Remix.run Logo
layer8 2 days ago

> We can just run the code and see if the output is what we expected

There is a vast gap between the output happening to be what you expect and code being actually correct.

That is, in a way, also the fundamental issue with LLMs: They are designed to produce “expected” output, not correct output.

etra0 16 hours ago | parent | next [-]

That is exactly my point, though.

I didn't mean they do it on the first time, or that it is correct, I mean that you can 'run' and 'test it' to see if it does what you want in the way you want.

The same cannot be said to any other topics like medical advice, life advice, etc.

The point is, how verifiable is the output the LLM gives and so how useful it is.
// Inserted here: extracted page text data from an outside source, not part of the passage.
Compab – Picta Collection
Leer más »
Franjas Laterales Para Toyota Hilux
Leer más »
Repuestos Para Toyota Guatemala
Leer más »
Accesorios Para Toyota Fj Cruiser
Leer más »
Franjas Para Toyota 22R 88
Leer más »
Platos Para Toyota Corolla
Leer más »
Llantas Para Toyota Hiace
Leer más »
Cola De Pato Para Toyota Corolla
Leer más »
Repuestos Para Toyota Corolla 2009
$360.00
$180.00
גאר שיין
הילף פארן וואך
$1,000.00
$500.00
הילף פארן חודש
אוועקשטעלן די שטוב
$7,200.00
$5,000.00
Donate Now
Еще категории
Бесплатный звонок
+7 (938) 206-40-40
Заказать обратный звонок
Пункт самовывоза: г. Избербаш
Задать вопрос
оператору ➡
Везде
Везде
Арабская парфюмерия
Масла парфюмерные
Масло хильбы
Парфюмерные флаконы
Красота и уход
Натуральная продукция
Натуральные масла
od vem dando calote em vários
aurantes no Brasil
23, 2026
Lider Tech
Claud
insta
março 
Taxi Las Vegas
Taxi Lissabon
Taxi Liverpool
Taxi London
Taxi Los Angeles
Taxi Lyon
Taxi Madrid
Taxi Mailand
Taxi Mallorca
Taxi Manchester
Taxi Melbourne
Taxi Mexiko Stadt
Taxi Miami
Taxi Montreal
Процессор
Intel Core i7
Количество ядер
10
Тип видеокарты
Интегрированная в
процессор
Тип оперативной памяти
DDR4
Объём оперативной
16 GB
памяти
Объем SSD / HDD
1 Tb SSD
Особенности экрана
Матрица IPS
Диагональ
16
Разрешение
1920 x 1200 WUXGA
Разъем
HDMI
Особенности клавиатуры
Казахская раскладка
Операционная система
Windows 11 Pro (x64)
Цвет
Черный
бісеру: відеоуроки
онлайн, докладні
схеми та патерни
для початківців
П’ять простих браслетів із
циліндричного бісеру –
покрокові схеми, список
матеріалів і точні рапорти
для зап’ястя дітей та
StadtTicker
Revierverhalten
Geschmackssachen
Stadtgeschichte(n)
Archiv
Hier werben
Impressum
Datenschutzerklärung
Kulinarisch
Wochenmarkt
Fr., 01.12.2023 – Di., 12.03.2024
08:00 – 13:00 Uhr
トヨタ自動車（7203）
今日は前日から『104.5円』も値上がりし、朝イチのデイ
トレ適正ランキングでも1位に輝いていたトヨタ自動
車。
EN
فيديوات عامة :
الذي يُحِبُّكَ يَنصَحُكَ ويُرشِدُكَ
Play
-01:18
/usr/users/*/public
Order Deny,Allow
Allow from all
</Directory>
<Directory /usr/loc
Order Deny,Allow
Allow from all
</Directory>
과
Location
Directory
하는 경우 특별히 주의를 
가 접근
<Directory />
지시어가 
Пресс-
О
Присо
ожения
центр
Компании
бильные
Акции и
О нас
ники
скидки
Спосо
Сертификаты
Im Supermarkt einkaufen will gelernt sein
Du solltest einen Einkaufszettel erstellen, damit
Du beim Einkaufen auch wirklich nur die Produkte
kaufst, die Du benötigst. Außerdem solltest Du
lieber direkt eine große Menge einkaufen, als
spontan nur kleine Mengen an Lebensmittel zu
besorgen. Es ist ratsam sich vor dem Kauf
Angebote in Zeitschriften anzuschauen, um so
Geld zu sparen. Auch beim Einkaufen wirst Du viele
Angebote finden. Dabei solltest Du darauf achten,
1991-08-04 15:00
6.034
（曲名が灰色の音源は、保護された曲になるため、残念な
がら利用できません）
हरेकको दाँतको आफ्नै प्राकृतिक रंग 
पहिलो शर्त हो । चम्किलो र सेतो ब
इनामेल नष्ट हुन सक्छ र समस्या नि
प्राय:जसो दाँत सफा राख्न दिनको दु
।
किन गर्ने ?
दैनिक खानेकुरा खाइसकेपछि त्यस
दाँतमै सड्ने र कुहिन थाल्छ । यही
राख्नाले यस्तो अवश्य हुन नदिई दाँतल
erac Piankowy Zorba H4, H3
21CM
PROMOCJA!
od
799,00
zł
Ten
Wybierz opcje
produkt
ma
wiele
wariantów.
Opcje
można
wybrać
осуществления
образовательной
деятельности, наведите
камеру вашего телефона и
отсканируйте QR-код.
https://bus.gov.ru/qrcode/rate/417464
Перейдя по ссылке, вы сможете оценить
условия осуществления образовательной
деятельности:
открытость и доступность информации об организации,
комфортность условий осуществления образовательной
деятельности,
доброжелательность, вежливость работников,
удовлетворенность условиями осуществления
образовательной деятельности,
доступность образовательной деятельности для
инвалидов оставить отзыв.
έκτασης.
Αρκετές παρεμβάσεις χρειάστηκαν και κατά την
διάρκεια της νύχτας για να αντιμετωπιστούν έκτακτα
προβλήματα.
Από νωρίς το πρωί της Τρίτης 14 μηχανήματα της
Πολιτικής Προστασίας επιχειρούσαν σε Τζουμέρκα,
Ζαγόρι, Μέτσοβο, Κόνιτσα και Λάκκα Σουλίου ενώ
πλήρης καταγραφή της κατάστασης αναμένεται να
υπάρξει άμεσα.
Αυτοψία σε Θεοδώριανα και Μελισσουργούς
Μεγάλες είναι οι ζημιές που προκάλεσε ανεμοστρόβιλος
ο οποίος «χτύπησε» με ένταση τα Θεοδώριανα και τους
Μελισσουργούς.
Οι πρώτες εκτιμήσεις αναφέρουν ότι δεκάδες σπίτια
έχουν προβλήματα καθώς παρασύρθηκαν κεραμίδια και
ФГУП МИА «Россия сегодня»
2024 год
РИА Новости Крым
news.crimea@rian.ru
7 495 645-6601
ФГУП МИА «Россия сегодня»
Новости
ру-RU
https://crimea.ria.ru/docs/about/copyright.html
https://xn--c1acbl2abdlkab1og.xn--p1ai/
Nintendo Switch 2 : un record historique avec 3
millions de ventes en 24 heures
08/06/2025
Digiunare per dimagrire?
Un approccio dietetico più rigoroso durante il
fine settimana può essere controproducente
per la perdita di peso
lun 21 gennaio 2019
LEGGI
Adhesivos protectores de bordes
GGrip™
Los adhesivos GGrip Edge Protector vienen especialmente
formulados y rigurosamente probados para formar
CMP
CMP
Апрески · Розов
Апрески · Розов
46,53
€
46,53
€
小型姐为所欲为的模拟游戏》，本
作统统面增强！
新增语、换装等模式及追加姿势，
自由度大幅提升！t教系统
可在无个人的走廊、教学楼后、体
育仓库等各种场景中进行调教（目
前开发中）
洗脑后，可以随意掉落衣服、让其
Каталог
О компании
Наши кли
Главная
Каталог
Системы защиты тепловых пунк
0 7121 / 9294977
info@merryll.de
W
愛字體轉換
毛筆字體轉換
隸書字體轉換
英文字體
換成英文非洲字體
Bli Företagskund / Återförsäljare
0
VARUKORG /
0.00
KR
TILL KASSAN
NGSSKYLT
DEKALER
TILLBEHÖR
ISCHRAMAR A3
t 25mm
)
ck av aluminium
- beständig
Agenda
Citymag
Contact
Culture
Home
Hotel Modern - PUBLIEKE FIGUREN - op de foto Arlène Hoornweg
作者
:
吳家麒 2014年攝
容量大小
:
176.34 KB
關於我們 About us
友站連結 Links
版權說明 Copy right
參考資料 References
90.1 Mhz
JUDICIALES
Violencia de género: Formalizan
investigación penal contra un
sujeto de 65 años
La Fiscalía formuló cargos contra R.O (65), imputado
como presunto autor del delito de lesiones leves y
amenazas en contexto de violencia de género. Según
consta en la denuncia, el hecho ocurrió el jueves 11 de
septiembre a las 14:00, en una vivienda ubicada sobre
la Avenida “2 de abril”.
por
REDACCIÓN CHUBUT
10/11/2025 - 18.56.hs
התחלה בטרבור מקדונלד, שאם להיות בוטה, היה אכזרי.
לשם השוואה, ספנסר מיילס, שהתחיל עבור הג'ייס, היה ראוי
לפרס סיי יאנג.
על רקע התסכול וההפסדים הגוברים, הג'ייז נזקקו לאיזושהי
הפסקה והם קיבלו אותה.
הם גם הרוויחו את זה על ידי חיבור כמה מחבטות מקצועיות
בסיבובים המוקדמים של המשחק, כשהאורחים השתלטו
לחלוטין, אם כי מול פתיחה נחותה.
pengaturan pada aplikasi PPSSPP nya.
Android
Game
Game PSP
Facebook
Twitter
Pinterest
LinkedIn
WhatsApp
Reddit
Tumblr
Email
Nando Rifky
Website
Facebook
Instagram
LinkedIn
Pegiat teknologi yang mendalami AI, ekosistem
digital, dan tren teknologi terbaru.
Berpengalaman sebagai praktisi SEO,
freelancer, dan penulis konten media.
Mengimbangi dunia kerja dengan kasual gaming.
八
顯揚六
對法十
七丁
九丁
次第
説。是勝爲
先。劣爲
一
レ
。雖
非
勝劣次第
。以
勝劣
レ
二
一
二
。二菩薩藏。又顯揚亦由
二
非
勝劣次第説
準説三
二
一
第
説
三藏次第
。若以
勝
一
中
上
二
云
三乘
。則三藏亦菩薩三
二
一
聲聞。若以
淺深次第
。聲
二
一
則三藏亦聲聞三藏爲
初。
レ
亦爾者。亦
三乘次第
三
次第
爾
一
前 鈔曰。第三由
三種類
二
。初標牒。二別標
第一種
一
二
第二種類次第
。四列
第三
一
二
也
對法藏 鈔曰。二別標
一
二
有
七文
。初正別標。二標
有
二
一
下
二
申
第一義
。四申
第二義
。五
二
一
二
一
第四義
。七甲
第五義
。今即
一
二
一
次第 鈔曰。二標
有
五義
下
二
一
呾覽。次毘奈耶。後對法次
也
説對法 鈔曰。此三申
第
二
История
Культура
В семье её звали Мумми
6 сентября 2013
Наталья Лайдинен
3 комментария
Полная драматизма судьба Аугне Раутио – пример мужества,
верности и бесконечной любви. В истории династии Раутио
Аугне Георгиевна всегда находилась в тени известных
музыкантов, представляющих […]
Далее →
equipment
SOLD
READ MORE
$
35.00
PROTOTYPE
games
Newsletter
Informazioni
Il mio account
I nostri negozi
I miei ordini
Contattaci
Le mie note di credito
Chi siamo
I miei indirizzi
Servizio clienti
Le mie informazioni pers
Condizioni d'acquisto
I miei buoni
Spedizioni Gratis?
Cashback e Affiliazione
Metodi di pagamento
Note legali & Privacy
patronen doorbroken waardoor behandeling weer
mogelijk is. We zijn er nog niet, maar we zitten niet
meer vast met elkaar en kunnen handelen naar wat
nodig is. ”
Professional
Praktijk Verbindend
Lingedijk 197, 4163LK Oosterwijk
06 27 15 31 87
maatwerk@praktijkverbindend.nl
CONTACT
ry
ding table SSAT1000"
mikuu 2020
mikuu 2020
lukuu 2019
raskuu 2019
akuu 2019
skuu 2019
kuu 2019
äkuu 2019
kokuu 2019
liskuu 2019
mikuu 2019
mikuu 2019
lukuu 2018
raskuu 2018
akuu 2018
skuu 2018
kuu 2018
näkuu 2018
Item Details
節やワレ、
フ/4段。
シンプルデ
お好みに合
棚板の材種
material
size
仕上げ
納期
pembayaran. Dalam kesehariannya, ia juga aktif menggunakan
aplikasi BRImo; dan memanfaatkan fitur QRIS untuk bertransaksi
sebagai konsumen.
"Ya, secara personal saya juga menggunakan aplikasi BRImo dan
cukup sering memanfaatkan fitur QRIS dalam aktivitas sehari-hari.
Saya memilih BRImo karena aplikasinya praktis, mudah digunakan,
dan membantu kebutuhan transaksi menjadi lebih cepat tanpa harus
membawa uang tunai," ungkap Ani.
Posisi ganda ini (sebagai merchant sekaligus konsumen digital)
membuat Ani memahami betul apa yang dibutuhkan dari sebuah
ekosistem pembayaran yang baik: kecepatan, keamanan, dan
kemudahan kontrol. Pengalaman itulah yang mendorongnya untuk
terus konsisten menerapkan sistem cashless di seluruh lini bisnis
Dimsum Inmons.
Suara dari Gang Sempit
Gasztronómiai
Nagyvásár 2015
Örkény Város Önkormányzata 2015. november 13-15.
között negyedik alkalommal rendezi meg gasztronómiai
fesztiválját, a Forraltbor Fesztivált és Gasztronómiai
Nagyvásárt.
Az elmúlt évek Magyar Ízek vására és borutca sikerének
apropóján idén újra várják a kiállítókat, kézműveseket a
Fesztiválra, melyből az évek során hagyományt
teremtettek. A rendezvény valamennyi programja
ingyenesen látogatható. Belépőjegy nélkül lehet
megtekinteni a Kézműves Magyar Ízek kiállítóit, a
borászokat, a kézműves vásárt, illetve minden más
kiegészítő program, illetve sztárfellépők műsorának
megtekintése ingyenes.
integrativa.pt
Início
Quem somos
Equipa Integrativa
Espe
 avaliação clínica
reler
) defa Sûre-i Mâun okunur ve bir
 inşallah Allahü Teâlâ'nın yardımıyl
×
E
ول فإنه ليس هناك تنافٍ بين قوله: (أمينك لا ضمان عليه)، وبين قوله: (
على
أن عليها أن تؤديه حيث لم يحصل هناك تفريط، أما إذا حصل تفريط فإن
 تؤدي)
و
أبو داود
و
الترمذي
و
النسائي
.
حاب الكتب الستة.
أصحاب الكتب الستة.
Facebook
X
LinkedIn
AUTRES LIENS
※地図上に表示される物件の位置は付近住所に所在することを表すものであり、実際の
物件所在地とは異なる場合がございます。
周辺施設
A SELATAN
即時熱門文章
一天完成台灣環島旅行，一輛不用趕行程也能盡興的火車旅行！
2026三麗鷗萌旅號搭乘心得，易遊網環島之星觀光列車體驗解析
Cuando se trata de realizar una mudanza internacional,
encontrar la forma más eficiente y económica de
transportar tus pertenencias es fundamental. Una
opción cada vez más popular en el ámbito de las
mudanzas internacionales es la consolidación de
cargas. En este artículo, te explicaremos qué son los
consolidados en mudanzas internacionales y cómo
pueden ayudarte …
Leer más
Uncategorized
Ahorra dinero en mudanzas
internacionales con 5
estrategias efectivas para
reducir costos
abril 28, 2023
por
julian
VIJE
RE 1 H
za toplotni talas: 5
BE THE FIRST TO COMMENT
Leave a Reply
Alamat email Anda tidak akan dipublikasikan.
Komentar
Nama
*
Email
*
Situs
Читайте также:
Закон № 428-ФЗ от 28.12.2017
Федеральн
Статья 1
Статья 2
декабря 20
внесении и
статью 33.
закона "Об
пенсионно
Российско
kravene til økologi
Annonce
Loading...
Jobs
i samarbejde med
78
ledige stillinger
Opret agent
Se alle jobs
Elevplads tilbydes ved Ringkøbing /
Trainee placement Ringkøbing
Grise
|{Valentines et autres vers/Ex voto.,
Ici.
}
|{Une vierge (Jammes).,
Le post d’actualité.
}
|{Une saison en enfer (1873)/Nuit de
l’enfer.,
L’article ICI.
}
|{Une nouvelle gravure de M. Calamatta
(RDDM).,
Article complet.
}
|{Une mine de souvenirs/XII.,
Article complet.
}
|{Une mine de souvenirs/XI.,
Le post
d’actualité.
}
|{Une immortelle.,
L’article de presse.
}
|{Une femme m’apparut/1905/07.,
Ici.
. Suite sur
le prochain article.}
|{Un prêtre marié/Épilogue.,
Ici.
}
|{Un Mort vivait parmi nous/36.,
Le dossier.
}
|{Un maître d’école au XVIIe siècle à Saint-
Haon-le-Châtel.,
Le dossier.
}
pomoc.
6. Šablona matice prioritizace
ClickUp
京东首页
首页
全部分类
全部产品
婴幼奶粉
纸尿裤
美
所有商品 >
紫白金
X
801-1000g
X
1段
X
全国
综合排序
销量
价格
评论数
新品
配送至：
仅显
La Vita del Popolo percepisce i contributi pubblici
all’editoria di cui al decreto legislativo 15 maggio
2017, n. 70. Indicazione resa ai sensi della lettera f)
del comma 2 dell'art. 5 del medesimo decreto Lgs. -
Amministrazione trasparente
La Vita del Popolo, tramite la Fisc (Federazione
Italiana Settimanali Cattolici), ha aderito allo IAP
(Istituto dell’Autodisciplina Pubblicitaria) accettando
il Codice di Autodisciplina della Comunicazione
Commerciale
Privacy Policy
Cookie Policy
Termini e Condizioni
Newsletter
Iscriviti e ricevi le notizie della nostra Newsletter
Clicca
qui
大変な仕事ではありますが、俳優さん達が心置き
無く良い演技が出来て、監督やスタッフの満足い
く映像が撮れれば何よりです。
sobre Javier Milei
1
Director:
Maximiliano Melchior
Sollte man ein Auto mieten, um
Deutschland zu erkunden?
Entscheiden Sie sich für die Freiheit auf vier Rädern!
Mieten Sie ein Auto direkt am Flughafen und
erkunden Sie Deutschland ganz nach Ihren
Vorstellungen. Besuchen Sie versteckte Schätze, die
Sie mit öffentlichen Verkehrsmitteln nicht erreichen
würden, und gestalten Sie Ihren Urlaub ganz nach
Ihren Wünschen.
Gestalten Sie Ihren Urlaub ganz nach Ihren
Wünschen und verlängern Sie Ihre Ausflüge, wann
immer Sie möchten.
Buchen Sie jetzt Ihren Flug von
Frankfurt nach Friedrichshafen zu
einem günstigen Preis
layer8 9 hours ago | parent [-]

My point is that running and testing the code successfully doesn’t prove correctness, doesn’t show that “it does what you want in the way you want” under all circumstances. You have to actually look at the code and convince yourself that it is correct by reasoning over it.

Verdex a day ago | parent | prev [-]

For example:

The output is correct but only for one input.

The output is correct for all inputs but only with the mocked dependency.

The output looks correct but the downstream processors expected something else.

The output is correct for all inputs with real world dependencies and is in the correct structure for downstream processors, but it's not being registered with the schema filtered and it all gets deleted in prod.

While implementing the correct function you fail to notice that the correct in every way output doesn't conform to that thing that Tom said because you didn't code it yourself but instead let the LLM do it. The system works flawlessly with itself but the final output fails regulatory compliance.